▶ Task statement
The lines below, from the one holding "E-KÖNYVBEN IS" through the one holding "всему миру сейчас", are to be restated word for word, with all images left out.

*** Opening of Source material ***

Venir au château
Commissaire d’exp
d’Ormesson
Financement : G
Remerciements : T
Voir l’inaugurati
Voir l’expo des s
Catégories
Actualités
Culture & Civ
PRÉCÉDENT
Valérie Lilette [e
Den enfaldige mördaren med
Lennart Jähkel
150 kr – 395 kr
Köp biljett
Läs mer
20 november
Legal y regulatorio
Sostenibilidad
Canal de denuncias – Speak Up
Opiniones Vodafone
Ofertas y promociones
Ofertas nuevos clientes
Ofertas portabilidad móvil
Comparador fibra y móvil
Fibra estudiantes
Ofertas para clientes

*** Close of Source material ***
*** Opening of Source material ***

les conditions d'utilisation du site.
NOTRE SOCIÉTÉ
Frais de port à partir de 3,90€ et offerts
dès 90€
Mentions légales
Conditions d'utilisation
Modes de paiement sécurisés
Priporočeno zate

*** Close of Source material ***
*** Opening of Source material ***

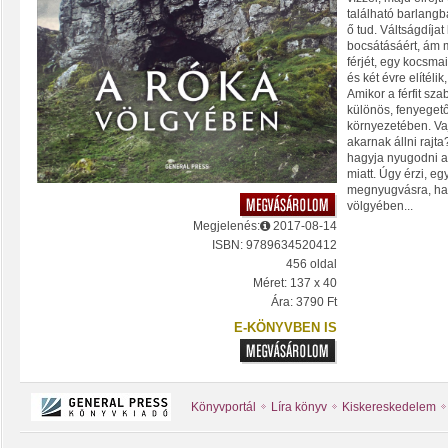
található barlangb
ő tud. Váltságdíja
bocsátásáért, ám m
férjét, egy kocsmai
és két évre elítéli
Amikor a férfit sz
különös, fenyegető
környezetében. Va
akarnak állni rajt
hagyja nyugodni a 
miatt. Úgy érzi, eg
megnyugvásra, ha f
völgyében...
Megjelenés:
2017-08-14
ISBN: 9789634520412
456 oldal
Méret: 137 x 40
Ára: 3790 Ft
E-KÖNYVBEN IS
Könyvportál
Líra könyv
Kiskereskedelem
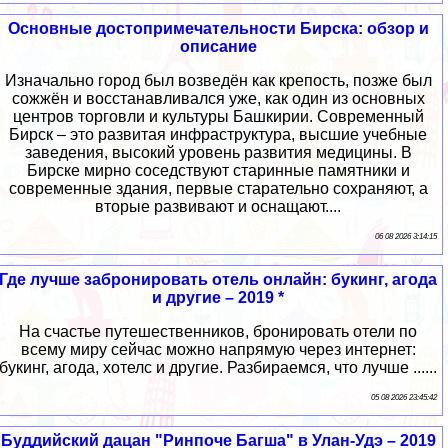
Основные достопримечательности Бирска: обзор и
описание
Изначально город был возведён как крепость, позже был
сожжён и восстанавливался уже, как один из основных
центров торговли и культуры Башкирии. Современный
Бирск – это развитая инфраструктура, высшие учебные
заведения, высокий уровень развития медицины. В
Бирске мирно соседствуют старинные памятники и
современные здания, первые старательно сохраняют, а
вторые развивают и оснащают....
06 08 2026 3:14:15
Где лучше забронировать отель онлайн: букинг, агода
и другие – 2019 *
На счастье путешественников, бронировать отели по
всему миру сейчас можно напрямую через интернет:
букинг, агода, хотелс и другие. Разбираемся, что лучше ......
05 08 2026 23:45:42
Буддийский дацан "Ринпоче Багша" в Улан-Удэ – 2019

*** Close of Source material ***

▶ Output of the task
E-KÖNYVBEN IS
Könyvportál
Líra könyv
Kiskereskedelem
Основные достопримечательности Бирска: обзор и
описание
Изначально город был возведён как крепость, позже был
сожжён и восстанавливался уже, как один из основных
центров торговли и культуры Башкирии. Современный
Бирск – это развитая инфраструктура, высшие учебные
заведения, высокий уровень развития медицины. В
Бирске мирно соседствуют старинные памятники и
современные здания, первые старательно сохраняют, а
вторые развивают и оснащают....
06 08 2026 3:14:15
Где лучше забронировать отель онлайн: букинг, агода
и другие – 2019 *
На счастье путешественников, бронировать отели по
всему миру сейчас можно напрямую через интернет:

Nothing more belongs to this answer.